Stockholders’ Equity

Stockholders’ Rights Agreement

On April 26, 2012, the Company entered into an Amended and Restated Rights Agreement between the Company and Computershare Shareholder Services LLC as the rights agent (as amended, the “Restated Rights Plan”). The Restated Rights Plan governs the terms of each right (“Right”) that has been issued with respect to each share of common stock of Extreme Networks. Each Right initially represents the right to purchase one one-thousandth of a share of the Company’s Preferred Stock.
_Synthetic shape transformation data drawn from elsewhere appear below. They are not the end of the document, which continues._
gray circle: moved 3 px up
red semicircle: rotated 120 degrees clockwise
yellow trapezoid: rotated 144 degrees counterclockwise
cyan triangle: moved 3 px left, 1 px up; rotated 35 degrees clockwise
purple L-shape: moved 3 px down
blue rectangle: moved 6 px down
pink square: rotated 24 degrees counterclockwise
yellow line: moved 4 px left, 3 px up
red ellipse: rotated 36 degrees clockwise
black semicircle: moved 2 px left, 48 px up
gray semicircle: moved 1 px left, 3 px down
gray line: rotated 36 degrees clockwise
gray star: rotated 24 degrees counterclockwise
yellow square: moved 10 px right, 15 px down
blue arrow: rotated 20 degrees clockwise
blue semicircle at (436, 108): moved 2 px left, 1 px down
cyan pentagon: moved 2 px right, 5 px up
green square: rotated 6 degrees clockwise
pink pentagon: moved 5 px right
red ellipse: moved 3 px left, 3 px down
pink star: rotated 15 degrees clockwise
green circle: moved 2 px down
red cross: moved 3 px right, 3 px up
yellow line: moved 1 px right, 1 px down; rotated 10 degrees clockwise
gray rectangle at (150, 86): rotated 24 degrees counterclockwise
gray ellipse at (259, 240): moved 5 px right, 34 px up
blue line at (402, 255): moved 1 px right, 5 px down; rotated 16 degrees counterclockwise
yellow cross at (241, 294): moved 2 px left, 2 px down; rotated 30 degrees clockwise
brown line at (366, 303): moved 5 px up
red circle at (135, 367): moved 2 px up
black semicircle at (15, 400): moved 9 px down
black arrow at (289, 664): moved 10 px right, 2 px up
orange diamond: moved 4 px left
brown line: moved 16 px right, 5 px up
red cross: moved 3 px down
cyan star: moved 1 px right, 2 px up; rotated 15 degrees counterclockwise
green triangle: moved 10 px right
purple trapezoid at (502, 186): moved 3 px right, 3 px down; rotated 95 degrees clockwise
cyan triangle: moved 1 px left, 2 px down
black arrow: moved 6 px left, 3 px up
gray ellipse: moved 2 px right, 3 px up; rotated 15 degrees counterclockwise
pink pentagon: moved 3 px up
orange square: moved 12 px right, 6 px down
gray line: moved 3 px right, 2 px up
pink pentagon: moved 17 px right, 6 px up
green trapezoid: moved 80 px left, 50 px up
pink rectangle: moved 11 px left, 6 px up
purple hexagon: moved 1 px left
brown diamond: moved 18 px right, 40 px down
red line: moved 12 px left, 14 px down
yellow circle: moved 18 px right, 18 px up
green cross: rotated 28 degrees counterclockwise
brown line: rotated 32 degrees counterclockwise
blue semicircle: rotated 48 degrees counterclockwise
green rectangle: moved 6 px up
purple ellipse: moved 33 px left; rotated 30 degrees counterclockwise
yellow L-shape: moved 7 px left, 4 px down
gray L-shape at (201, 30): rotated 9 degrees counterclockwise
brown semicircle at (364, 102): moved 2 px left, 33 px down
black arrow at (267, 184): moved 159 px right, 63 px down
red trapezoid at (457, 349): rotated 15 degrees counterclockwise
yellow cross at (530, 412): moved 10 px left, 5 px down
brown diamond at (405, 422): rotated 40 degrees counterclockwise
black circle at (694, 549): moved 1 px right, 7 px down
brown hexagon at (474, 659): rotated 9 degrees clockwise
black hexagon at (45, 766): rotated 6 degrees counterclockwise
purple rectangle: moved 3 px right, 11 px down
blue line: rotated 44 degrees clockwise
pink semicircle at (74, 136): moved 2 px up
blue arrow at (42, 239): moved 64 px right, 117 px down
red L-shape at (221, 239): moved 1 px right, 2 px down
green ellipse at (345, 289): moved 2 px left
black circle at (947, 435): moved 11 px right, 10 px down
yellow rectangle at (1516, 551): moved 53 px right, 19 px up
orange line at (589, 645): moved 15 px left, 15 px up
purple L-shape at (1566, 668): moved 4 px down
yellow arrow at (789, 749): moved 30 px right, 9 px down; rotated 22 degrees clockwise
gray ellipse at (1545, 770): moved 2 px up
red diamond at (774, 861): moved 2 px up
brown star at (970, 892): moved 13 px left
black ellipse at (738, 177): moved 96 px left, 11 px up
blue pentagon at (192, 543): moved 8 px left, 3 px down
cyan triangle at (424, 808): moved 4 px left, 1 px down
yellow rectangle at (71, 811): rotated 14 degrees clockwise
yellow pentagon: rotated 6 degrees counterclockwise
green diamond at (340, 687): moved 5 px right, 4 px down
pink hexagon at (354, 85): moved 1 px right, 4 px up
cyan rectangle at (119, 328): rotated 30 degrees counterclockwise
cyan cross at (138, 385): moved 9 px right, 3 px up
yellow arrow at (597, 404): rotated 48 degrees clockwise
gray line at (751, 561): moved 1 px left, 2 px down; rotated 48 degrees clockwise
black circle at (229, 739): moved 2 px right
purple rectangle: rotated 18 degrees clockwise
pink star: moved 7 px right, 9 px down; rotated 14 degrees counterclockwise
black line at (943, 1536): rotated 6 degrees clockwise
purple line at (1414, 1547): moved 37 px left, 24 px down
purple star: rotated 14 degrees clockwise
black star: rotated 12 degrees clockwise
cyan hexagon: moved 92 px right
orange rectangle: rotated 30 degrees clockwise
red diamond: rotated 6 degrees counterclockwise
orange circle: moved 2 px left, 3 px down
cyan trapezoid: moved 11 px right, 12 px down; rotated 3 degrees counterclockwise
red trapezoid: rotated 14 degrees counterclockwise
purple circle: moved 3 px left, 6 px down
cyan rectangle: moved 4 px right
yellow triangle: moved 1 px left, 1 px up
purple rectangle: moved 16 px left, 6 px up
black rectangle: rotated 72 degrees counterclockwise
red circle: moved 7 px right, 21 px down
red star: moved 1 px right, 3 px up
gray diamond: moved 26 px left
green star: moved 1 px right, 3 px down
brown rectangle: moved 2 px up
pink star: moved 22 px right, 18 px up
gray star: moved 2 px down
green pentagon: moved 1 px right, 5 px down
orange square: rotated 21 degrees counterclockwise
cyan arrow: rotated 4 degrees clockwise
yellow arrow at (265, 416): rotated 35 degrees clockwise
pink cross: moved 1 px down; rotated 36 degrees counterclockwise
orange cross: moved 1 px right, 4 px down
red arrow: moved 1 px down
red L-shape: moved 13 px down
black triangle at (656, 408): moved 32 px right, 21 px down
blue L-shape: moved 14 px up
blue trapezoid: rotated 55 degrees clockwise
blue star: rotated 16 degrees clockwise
The Company’s Board of Directors (the “Board”) adopted the Restated Rights Plan to preserve the value of deferred tax assets, including net operating loss carry forwards of the Company, with respect to its ability to fully use its tax benefits to offset future income which may be limited if the Company experiences an “ownership change” for purposes of Section 382 of the Internal Revenue Code of 1986 as a result of ordinary buying and selling of shares of its common stock. Following its review of the terms of the plan, the Board decided it was necessary and in the best interests of the Company and its stockholders to enter into the Restated Rights Plan. Each year since 2013 the Board and stockholders have approved an amendment providing for a one-year extension of the term of the Restated Rights Plan.  The Board unanimously approved an amendment to the Restated Rights Plan on May 8, 2020, to extend the Restated Rights Plan through May 31, 2021, which was ratified by the stockholders of the Company at the annual meeting of stockholders on November 5, 2020.

Equity Incentive Plan

The Board unanimously approved an amendment to the Extreme Networks, Inc. Amended and Restated 2013 Equity Incentive Plan (the “2013 Plan”) to increase the maximum number of available shares by 7.0 million shares.  The amendment was approved by the stockholders at the Company’s annual meeting of stockholders held on November 7, 2019.

Employee Stock Purchase Plan

The Board unanimously approved an amendment to the 2014 Employee Stock Purchase Plan (the “ESPP”) to increase the maximum number of shares that will be available for sale thereunder by 7.5 million shares.  The amendment was approved by the stockholders of the Company at the annual meeting of stockholders held on November 8, 2018.

Common Stock Repurchases

On November 2, 2018, the Company announced the Board had authorized management to repurchase up to $60.0 million of the Company’s common stock over a two-year period from the date of authorization. Purchases may be made from time to time through any means including, but not limited to, open market purchases and privately negotiated transactions. In February 2020, the Board

increased the authorization to repurchase by $40.0 million to $100.0 million and extended the period for repurchase for three years from February 5, 2020. A maximum of $30.0 million of the Company’s common stock may be repurchased in any calendar year.

There were no shares repurchased during the three and nine months ended March 31, 2021.